(Dataset entries)
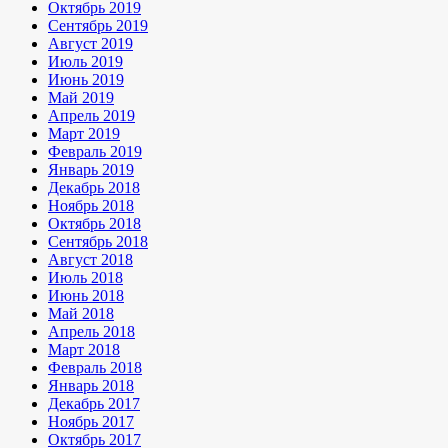
Октябрь 2019
Сентябрь 2019
Август 2019
Июль 2019
Июнь 2019
Май 2019
Апрель 2019
Март 2019
Февраль 2019
Январь 2019
Декабрь 2018
Ноябрь 2018
Октябрь 2018
Сентябрь 2018
Август 2018
Июль 2018
Июнь 2018
Май 2018
Апрель 2018
Март 2018
Февраль 2018
Январь 2018
Декабрь 2017
Ноябрь 2017
Октябрь 2017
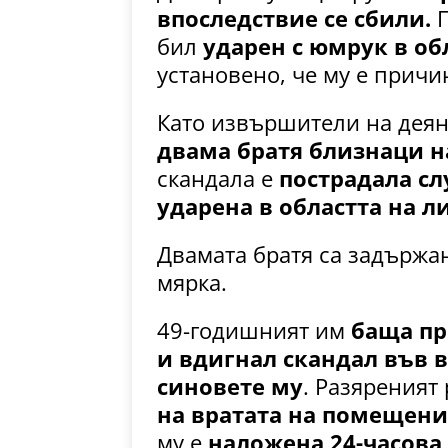
впоследствие се сбили.
П
бил
ударен с юмрук в об
установено, че му е причи
Като извършители на деян
двама братя близнаци н
скандала е
пострадала сл
ударена в областта на л
Двамата братя са задържан
мярка.
49-годишният им
баща пр
и вдигнал скандал във 
синовете му
. Разяреният
на вратата на помещени
му е
наложена 24-часова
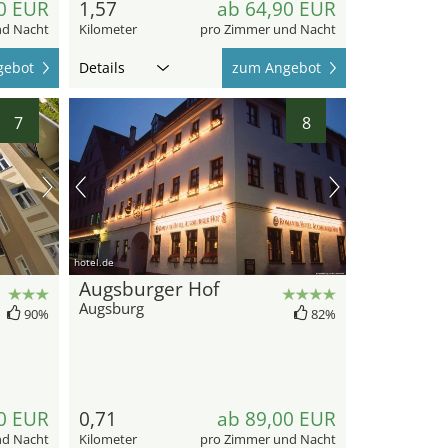
0 EUR
1,57
ab 64,90 EUR
nd Nacht
Kilometer
pro Zimmer und Nacht
gebot
Details
zum Angebot
7
8
hotel.de
Augsburger Hof
Augsburg
90%
82%
0 EUR
0,71
ab 89,00 EUR
nd Nacht
Kilometer
pro Zimmer und Nacht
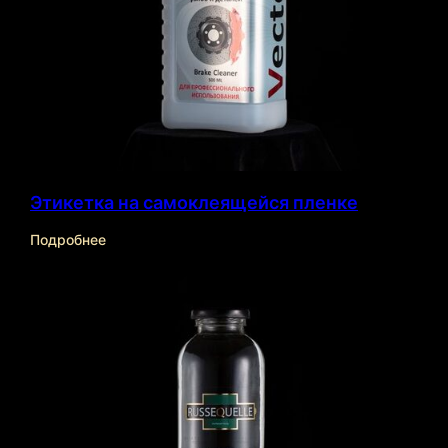
Заказать
звонок
Заполните форму и наш
специалист проконсультирует вас
Этикетка на самоклеящейся пленке
+7
Подробнее
Даю согласие на обработку
персональных данных
Отправить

## Task item
The answer must consist only of the lines from the beginning of the entries above through the line that holds "установено, че му е причи", reproduced exactly and without pictures.

## Exercise answer
Октябрь 2019
Сентябрь 2019
Август 2019
Июль 2019
Июнь 2019
Май 2019
Апрель 2019
Март 2019
Февраль 2019
Январь 2019
Декабрь 2018
Ноябрь 2018
Октябрь 2018
Сентябрь 2018
Август 2018
Июль 2018
Июнь 2018
Май 2018
Апрель 2018
Март 2018
Февраль 2018
Январь 2018
Декабрь 2017
Ноябрь 2017
Октябрь 2017
впоследствие се сбили.
П
бил
ударен с юмрук в об
установено, че му е причи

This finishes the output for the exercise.